Cole knows that there is only so much the coaching staff can do to help the members of the team find this as they progress throughout the year.

“You can lead them to the water, but they’ve got to want to drink it,” Cole said.

For Moreau and most of his teammates, having this desire hasn’t been an issue. He uses his end-goal to push him through all three seasons.

“You are motivated because you want to achieve your goal, at least for everyone in the team,” Moreau said.

Viers, when finding what motivates her, looked at the bigger picture and the situation that she is in as a student-athlete.

“When I am having a difficult workout, I do often think about like, ‘okay but I’m living someone else’s dream that they might not have the opportunity to do,’” Viers said. “So I need to appreciate it more and not take it for granted.”

Also helping the athletes get through it all is the team that surrounds them. The overall positive environment of both track and field and cross country gives each individual a reason to want to come to practice the next day, or to finish difficult runs.

Members of the Lindenwood men’s distance team for track and field get warmed up ahead of a practice on April 30. (James Tananan Kamnuedkhun)

“Everyone is happy during training,” Moreau said. “It’s really good to go to training for that because you know you are going to see your friend and spend the good moments with them.”

This uplifting team culture has benefited the athletes in dealing with another challenge that comes with being a student-athlete in the loss of some of the social aspects of college. 

But while with their disciplines and their teams, White and others have had an easier time at being able to manage this thanks to how their teammates help elevate them each day in practice. 

“You want people that are gonna push you during training so that you can better yourself for yourself but also better yourself to help out the rest of the team when it comes to team scoring,” White said.   

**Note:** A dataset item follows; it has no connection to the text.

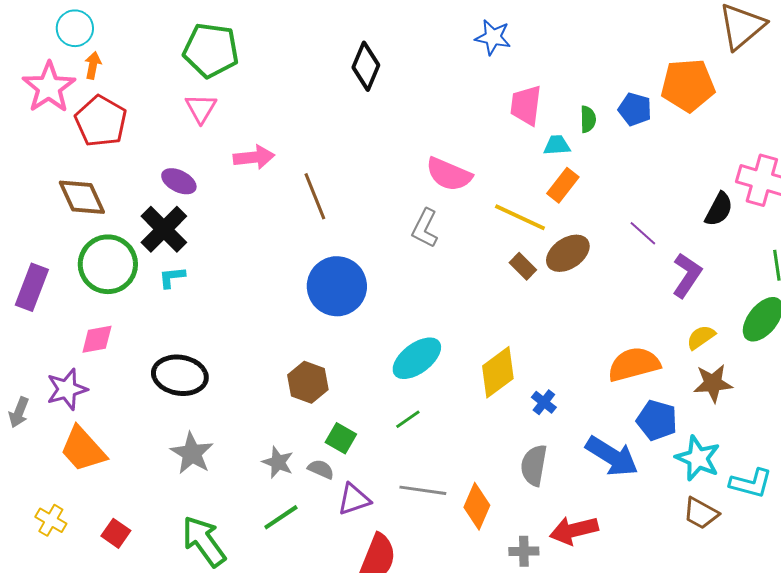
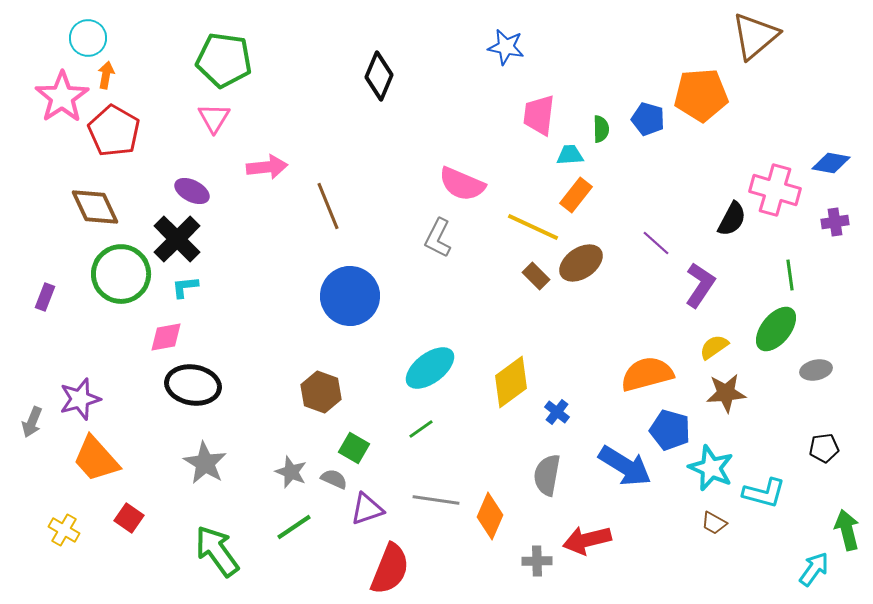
purple rectangle: (32, 287) -> (45, 297), size x0.6
pink diamond: (97, 339) -> (166, 337), moved
brown trapezoid: (701, 513) -> (714, 523), size x0.7
red square: (116, 533) -> (129, 518), moved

In an experience like this one, where students are forced to balance a year-long schedule for their sports with schoolwork and possibly even their jobs, many challenges arise. Through these difficulties, Viers sees an opportunity to grow going forward as a Lion, and beyond after her time at Lindenwood.

“I think the experiences have made a change in me,” Viers said. “Because I know , ‘oh yeah, I was a student-athlete in college’, not many people can say that. After this, I’ll be more grateful for what I have done in college.”

The conference season wraps up this weekend for the GLVC Outdoor Track and Field Championships, before the year that started back in August comes to a close from May 27-29 in the NCAA Division II Outdoor Championships.